1     When geologists determine the relative age, they are comparing the age of rocks in relation to other rocks. In other words, rock formations are either older or younger than other rock formations. This is why scientists use absolute dating methods to find out the actual age of rocks.
 
2     Absolute age is the numeric age of rocks, events, or objects stated as years before present time. To estimate absolute age, geologists may study rates of erosion, rates of deposition, or deposit varve count. When scientists want to estimate the absolute age of a stream, they analyze the rate of erosion of its bed. However, this method is only effective when the stream is 10,000 to 20,000 years old. Think about the Grand Canyon in the United States and Niagara Falls in the U.S. and Canada. Niagara Falls was formed within the last 20,000 years, so scientists can use erosion rates to determine its absolute age.
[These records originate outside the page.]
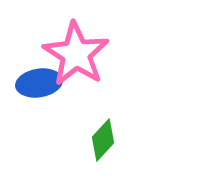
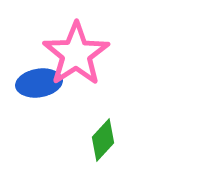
pink star: rotated 6 degrees clockwise
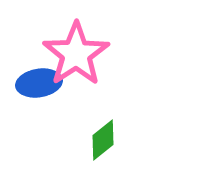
green diamond: rotated 9 degrees clockwise
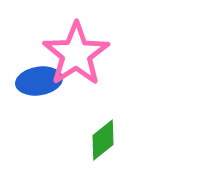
blue ellipse: moved 2 px up
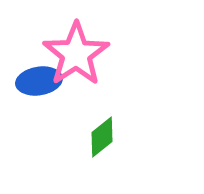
green diamond: moved 1 px left, 3 px up
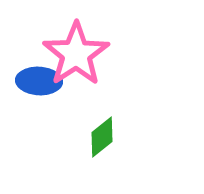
blue ellipse: rotated 12 degrees clockwise
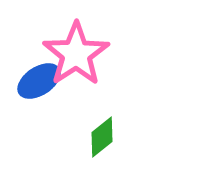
blue ellipse: rotated 36 degrees counterclockwise
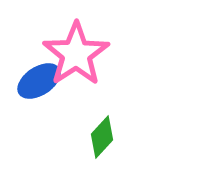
green diamond: rotated 9 degrees counterclockwise
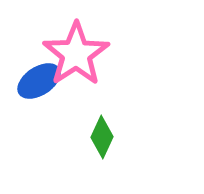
green diamond: rotated 18 degrees counterclockwise
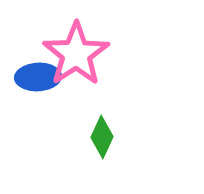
blue ellipse: moved 1 px left, 4 px up; rotated 30 degrees clockwise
The Grand Canyon, however, is much older at over a million years. The erosion rates for this geologic structure have varied over the time it has existed on Earth.
 
3     Estimating the absolute age of sedimentary rocks like limestone, sandstone, and shale require scientists to study rates of deposition. Geologists collect information about the rock deposition over long periods of time. Using this information, they are able to estimate the average rate of deposition for these and other sedimentary rocks. Did you know that over a period of 1,000 years, only 30 centimeters of sedimentary rock is deposited? Like all occurrences in nature, some sedimentary rocks may not be deposited at an average rate. There are areas around the world that experience frequent flooding. Flooding increases the amount of sediment deposition in an area. Similar to rates of erosion, rates of deposition only give geologists an estimate for absolute age.